ABSTRACT

Dish structure is defined by the presence of thin, subhorizontal, flat to concave-upward, argillaceous laminations in siltstone and sandstone units. It is commonly associated with vertical or nearly vertical cross-cutting columns and sheets of massive sand termed pillars. Both form commonly in sediment ranging in grain size from coarse-grained siltstone to coarse-grained, conglomeratic sandstone. In sedimentation units greater than about 0.5 m thick, dish structure is faint and neither cuts across nor is cross-cut by other sedimentary structures. In thinner units dish structures commonly cut across primary flat laminations, climbing-ripple cross-laminations, and convolute laminations.

Dish and pillar structures form during the consolidation of rapidly deposited, underconsolidated or quick beds. During gradual compaction and dewatering, semi-permeable laminations act as partial barriers to upward-moving fluidized sediment-water slurries, forcing horizontal flow beneath the laminations to points where continued vertical escape is possible. As water seeps upward through the confining laminations, fine sediment, planar, and low-density grains are filtered out and concentrated in the sediment pore spaces. The resulting clay- and organic-enriched laminations are flat dishes that may be later deformed by the upward pressure of flow around their margins and central subsidence as underlying sediment and water escape. Pillars form during forceful, explosive water escape.
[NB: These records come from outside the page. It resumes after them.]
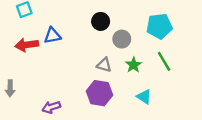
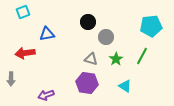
cyan pentagon: (159, 26) -> (151, 26), moved
red arrow: (27, 45) -> (25, 53), moved
green line: (164, 61) -> (142, 56), turned 60

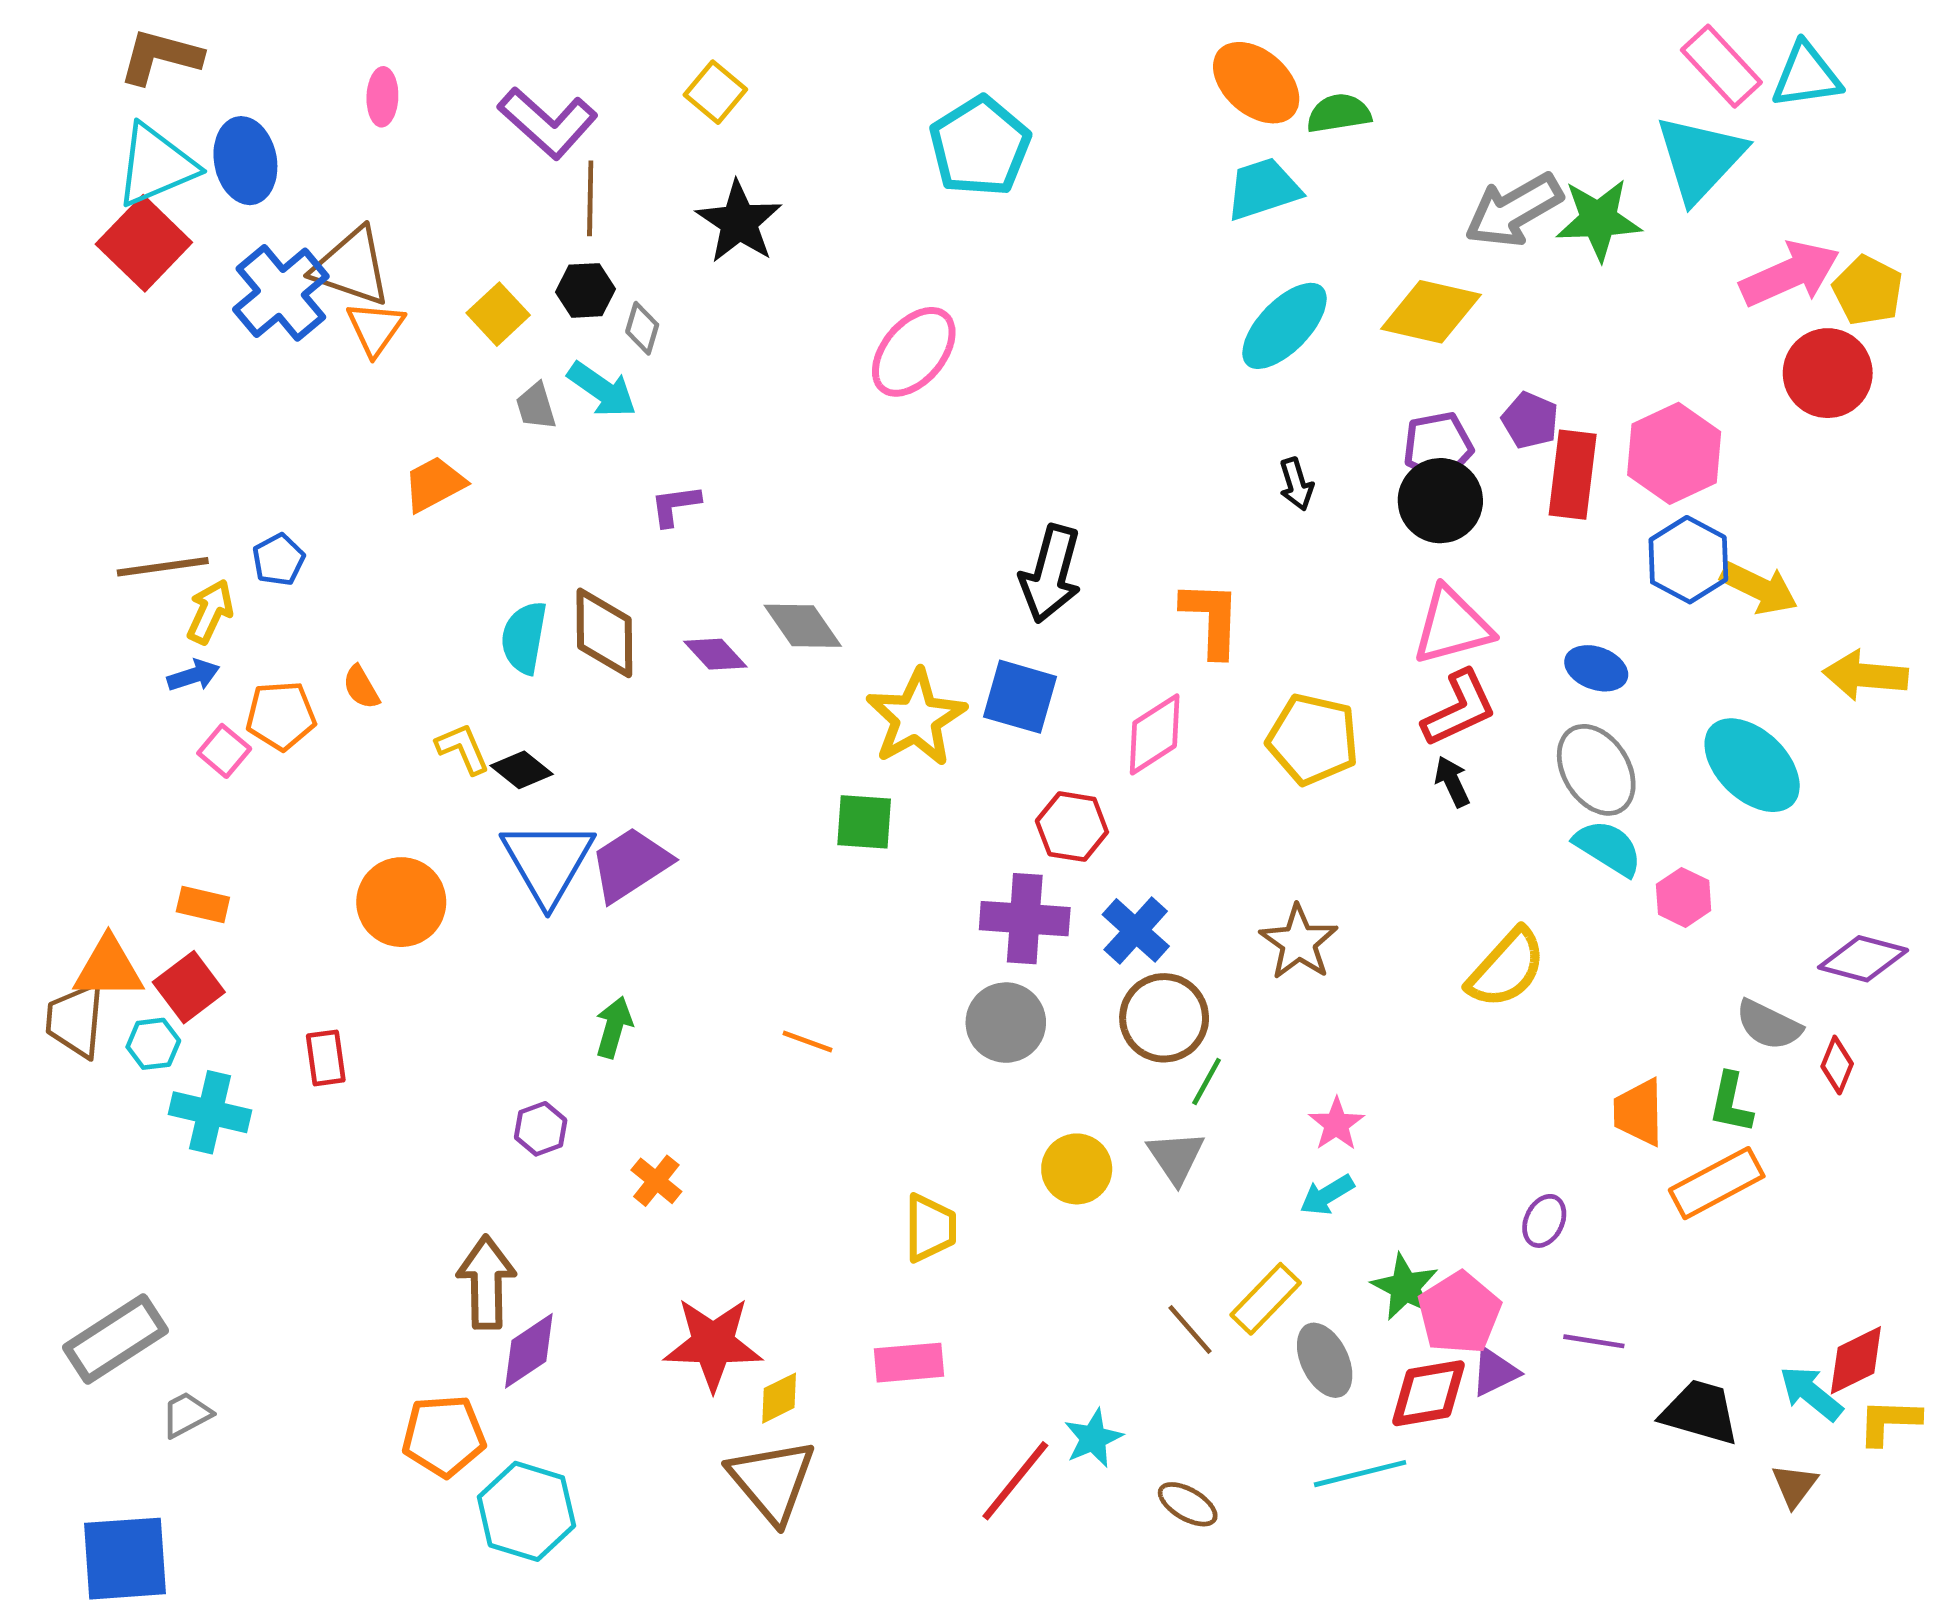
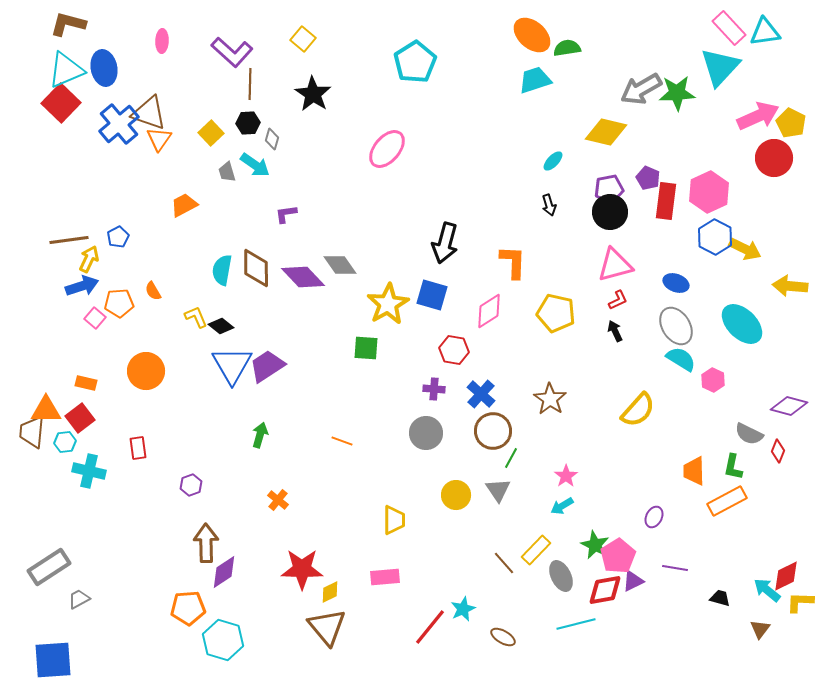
cyan ellipse: (1284, 326) -> (553, 161), moved, size x0.5
purple diamond: (715, 654) -> (303, 277), size x1.6
blue arrow: (193, 675) -> (82, 286), size x1.5
red L-shape: (1459, 708) -> (618, 300), size x0.6
orange circle: (401, 902) -> (146, 371), moved
purple cross: (1025, 919) -> (434, 389), size x0.6
purple hexagon: (541, 1129) -> (191, 485), moved
black trapezoid: (1700, 1412) -> (720, 598), size x0.6

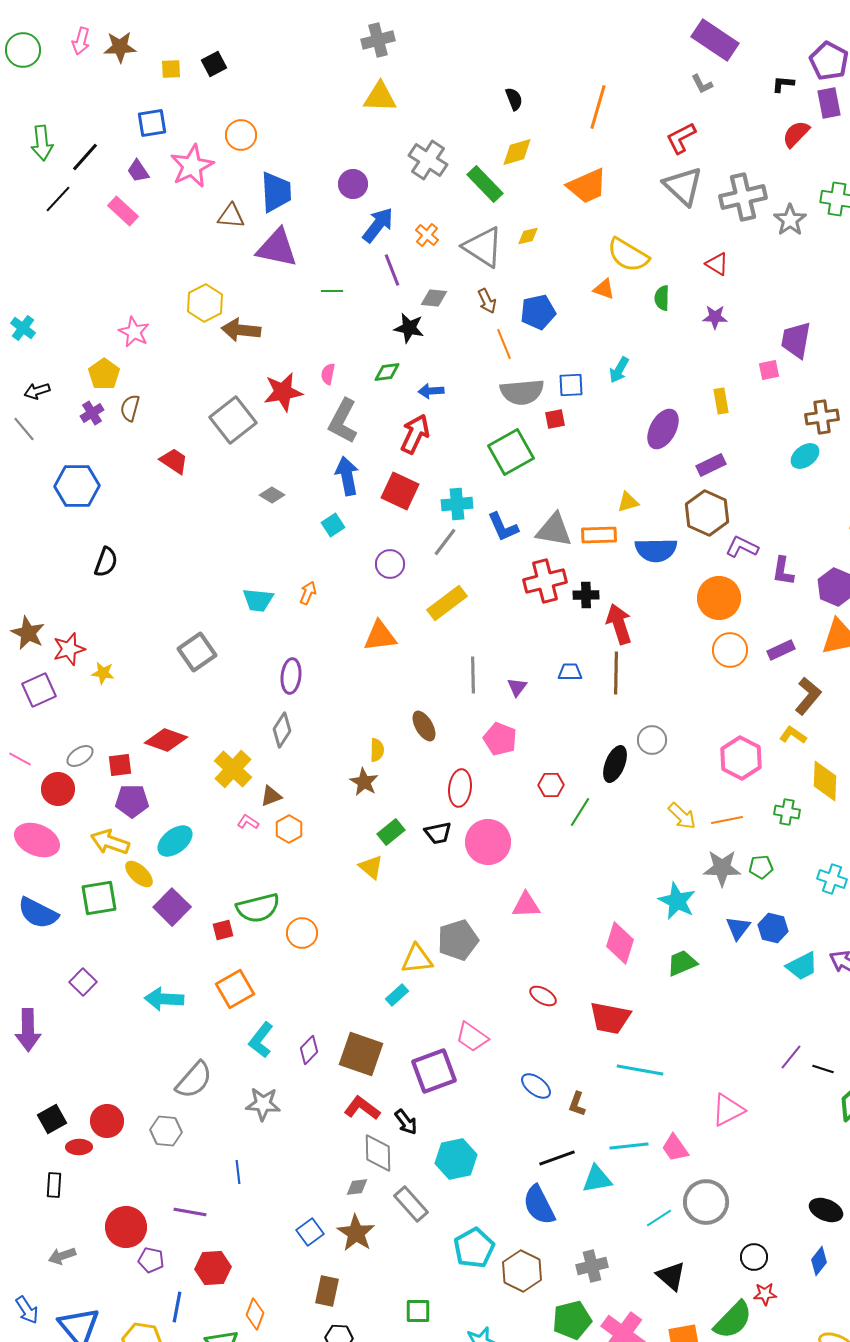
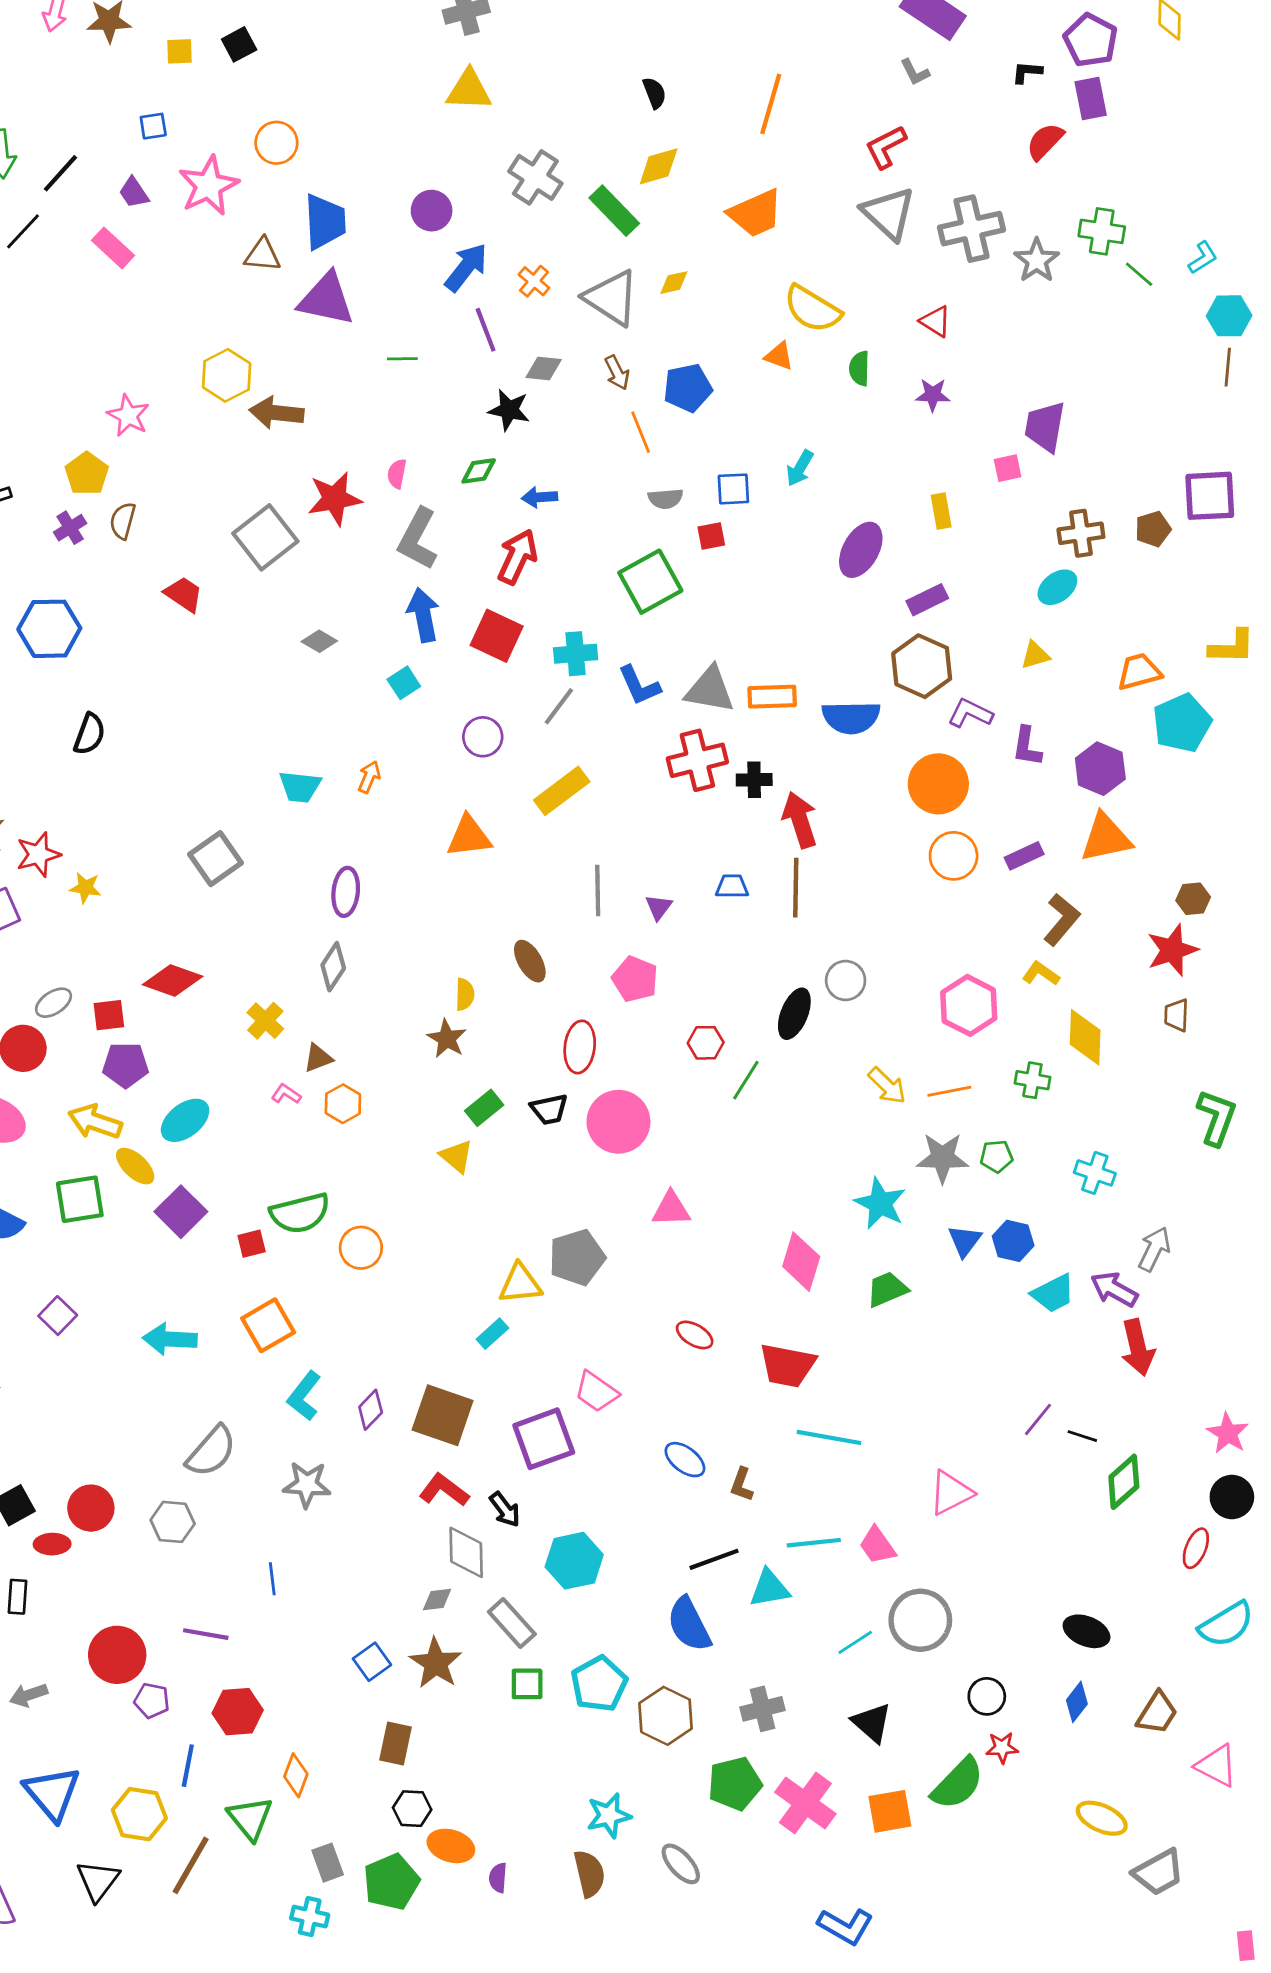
blue square: (152, 123) -> (153, 126), size x0.7
gray semicircle: (522, 392) -> (666, 499), size x0.6
yellow triangle: (628, 502) -> (1035, 655), moved
yellow cross: (233, 769) -> (265, 1021), size x0.7
green square: (418, 1311) -> (527, 1684), moved

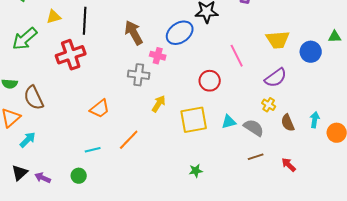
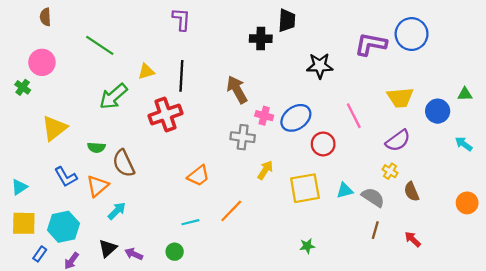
blue ellipse: (180, 33) -> (296, 118), moved
cyan arrow: (315, 120) -> (464, 144), moved, turned -63
brown line: (256, 157) -> (375, 230), turned -56

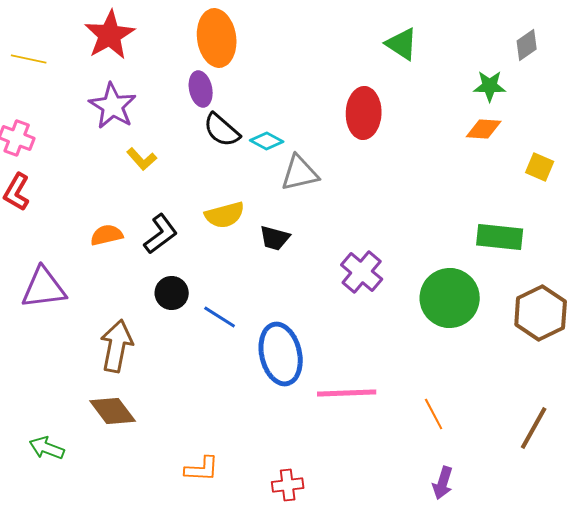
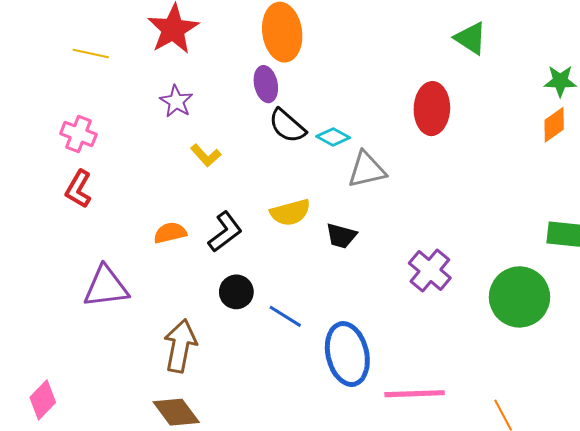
purple star: (113, 106) -> (176, 101), size x0.7
orange diamond: (484, 129) -> (554, 125), turned -39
It s suggested that the shapes of dishes and pillars within an individual bed can be related to its original water content, thickness, and grain size; to the rate and magnitude of dewatering including consideration of water entering the bed from underlying consolidating sediments; and to the types and distribution of earlier-formed sedimentary structures.

Dish structures cannot be used directly to infer transport or depositional processes. Where dishes are associated with or cut across primary sedimentary structures, the latter indicate deposition from currents.

The study, indicates that coarse-grained terrigenous sediments often have pronounced and complex consolidation histories. Many rapidly deposited beds undergo partial liquefaction and fluidization during consolidation but retain sufficient strength to resist wholesale downslope flowage in response to gravity.